Clustering is a descriptive data mining task aiming to group the data into homogeneous groups. This paper presents a novel evolutionary algorithm (NOCEA) that efficiently and effectively clusters massive numerical databases. NOCEA evolves individuals of variable-length consisting of disjoint and axis-aligned hyper-rectangular rules with homogeneous data distribution. The antecedent part of the rules includes an interval-like condition for each dimension. A novel quantisation algorithm imposes a regular multi-dimensional grid structure onto the data space to reduce the search combinations. Due to quantisation the boundaries of the intervals are encoded as integer values.

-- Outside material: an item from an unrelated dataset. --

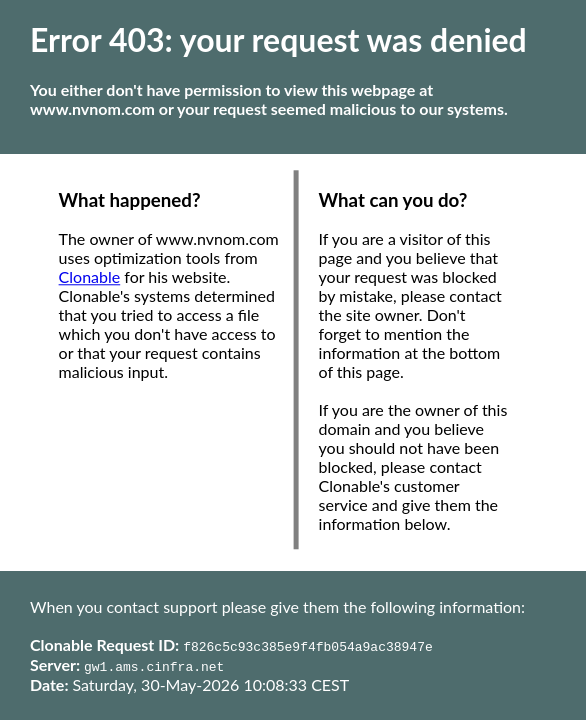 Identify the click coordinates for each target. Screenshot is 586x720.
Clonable (90, 277) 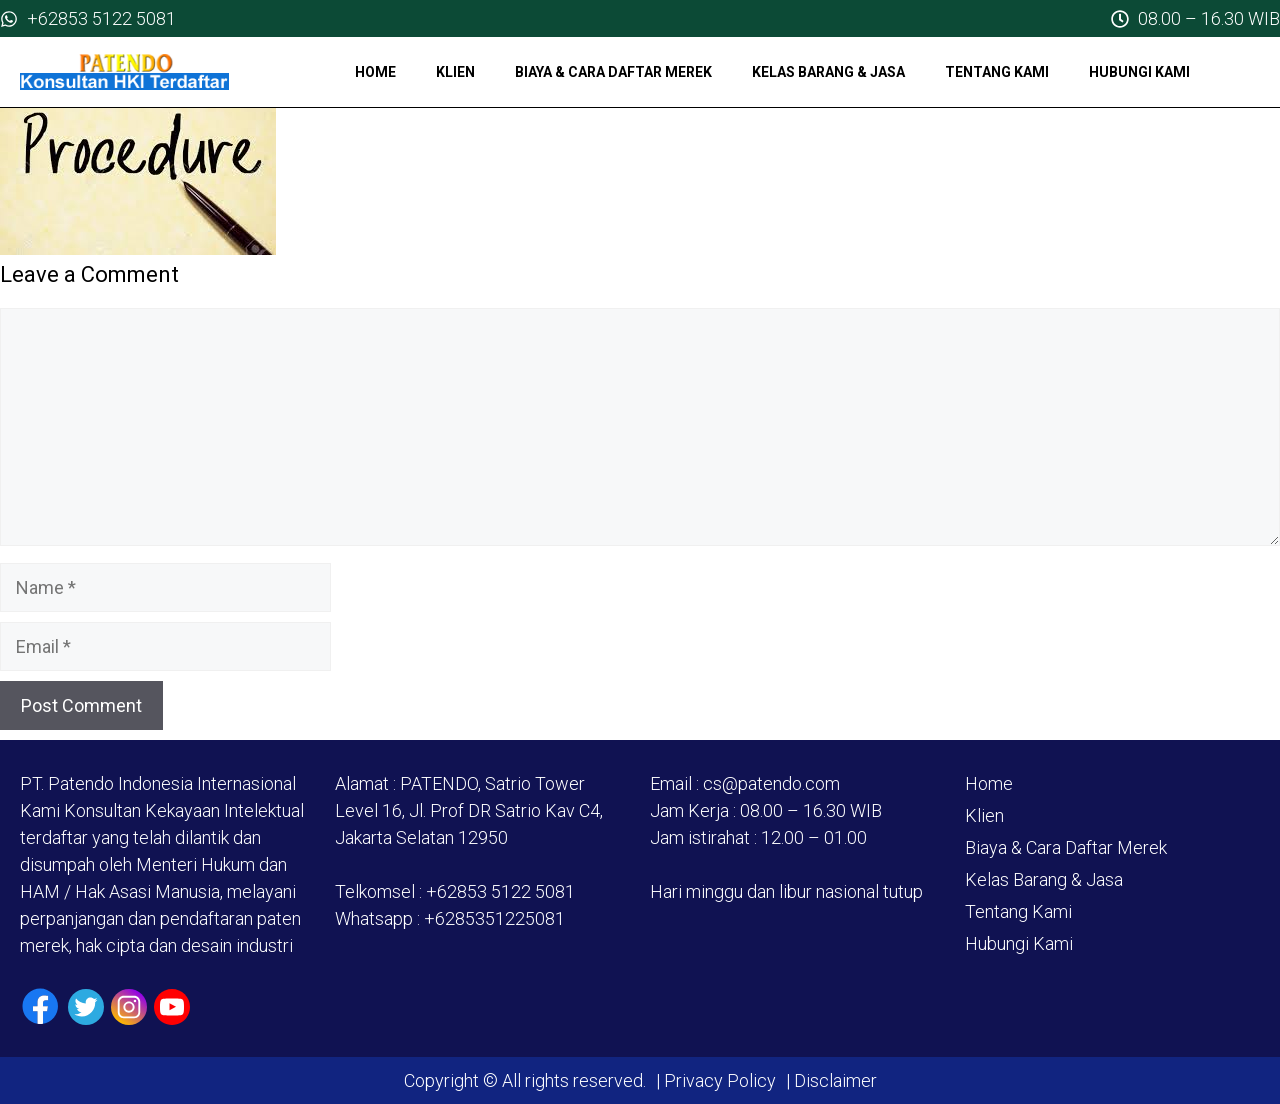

The evolutionary search is guided by a simple data coverage maximisation function. The enormous data space is effectively explored by task-specific recombination and mutation operators producing candidate solutions with no overlapping rules. A parsimony generalisation operator shortens the discovered knowledge by replacing adjacent rules with more generic ones. NOCEA employs a special homogeneity operator that enforces quasi-uniform data distribution in the space enclosed by the candidate rules. After convergence the discovered knowledge undergoes simplification to perform subspace clustering, and to assemble the clusters. Results using real-world datasets are included to show that NOCEA has several attractive properties for clustering including: (a) comprehensible output in the form of disjoint and homogeneous rules, (b) the ability to discover clusters of arbitrary shape, density, size, and data coverage, (c) ability to perform effective subspace clustering, (d) near linear scalability with the database size, data and cluster dimensionality, and (e) substantial potential for task parallelism (speedup of 13.8 on 16 processors). A real-world example is a detailed study of the seismicity along the African-Eurasian-Arabian plate boundaries.